Doubt on a recurrence equation

Question

I have the following recursive equation for a pmf $P(s)$: $$P(s+1)=2 \lambda (1-\lambda) P(s)+ \lambda^2 \sum_{s'=0}^s P(s') P(s-s')$$ Here $s$ is a natural number and I have two initial conditions $P(0)=0$ and $P(1)=(1-\lambda)^2$. I tried to solve it using a generating function $G(x)=\sum_{s=0}^\infty x^s P(s)$. Using it I get: $$\frac{1}{x} G(x)=2 \lambda (1-\lambda) G(x) + \lambda^2 G^2(x)$$ but I think something is wrong (i.e. it does not satisfy $G(1)=1$).
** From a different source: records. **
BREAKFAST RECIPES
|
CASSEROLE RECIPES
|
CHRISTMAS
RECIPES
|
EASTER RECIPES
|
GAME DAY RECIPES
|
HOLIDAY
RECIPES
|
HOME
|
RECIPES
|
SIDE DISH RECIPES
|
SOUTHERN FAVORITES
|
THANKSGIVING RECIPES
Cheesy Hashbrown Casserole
Any suggestions?

Answer 1

As the recurrence does not hold for $s=0$ we should have

\begin{align}G(x)&=\sum_{n=0}^\infty P(n)x^n\\&=(1-\lambda)^2x+\sum_{n=1}^\infty P(n+1)x^{n+1}\\&=(1-\lambda)^2x+\sum_{n=1}^\infty[2\lambda(1-\lambda)P(n)+\lambda^2\sum_{k=0}^nP(k)P(n-k)]x^{n+1}\\&=(1-\lambda)^2x+2\lambda(1-\lambda)xG(x)+\lambda^2xG(x)^2\end{align}

which satisfies $G(1)=1$.

Answer 2

Cintuing Simply Beautiful Art's work.

$G(x)=(1-\lambda)^2x+2\lambda(1-\lambda)xG(x)+\lambda^2xG(x)^2 $

so, writing $c$ for $\lambda$,

$0 =c^2xG(x)^2+(2c(1-c)x-1)G(x)+(1-c)^2x $.

$\begin{array}\\ D &=(2c(1-c)x-1)^2-4c^2x(1-c)^2x\\ &=4c^2(1-c)^2x^2 -4c(1-c)x+1-4c^2x(1-c)^2x\\ &=-4c(1-c)x+1\\ &=1+(4c^2-4c)x\\ &=1+(4c^2-4c+1-1)x\\ &=1-x+(2c-1)^2x\\ \end{array} $

so

$\begin{array}\\ G(x) &=\dfrac{-(2c(1-c)x-1)\pm\sqrt{1-x+(2c-1)^2x}}{2c^2x}\\ &=\dfrac{2c^2x-2c+1\pm\sqrt{1-x+(2c-1)^2x}}{2c^2x}\\ &=1-\dfrac{2c-1\mp\sqrt{1-x+(2c-1)^2x}}{2c^2x}\\ G(1) &=1-\dfrac{2c-1\mp\sqrt{(2c-1)^2}}{2c^2}\\ &=1-\dfrac{2c-1\mp(2c-1)}{2c^2}\\ &=1-\dfrac{0, 4c-2}{2c^2}\\ &=1, 1-\dfrac{3c-1}{c^2}\\ \end{array} $

So $G(1) = 1$ for the positive square root.